Stored records
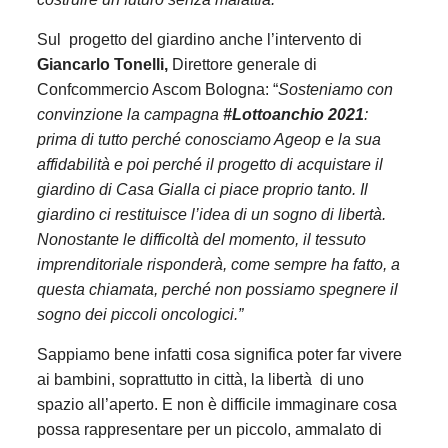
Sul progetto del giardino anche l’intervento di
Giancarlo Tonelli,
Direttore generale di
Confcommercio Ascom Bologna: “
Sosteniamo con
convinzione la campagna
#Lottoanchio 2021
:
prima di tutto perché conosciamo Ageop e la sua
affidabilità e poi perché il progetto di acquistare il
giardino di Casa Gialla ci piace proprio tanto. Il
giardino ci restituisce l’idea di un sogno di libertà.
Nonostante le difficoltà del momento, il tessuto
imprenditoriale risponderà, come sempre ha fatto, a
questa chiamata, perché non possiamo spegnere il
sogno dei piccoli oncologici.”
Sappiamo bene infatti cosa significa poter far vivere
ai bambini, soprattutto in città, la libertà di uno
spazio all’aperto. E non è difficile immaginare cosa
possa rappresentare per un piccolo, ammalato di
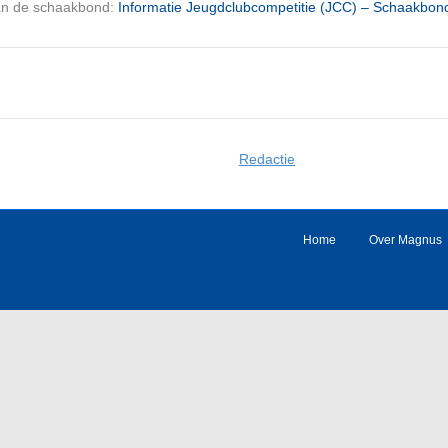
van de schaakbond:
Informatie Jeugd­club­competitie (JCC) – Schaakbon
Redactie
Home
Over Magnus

ABOUT THIS TASK >> Only lines of the data holding the word "sogno" go in the answer. Please copy each of them.

OUTPUT FOR THIS EXERCISE >>
giardino ci restituisce l’idea di un sogno di libertà.
sogno dei piccoli oncologici.”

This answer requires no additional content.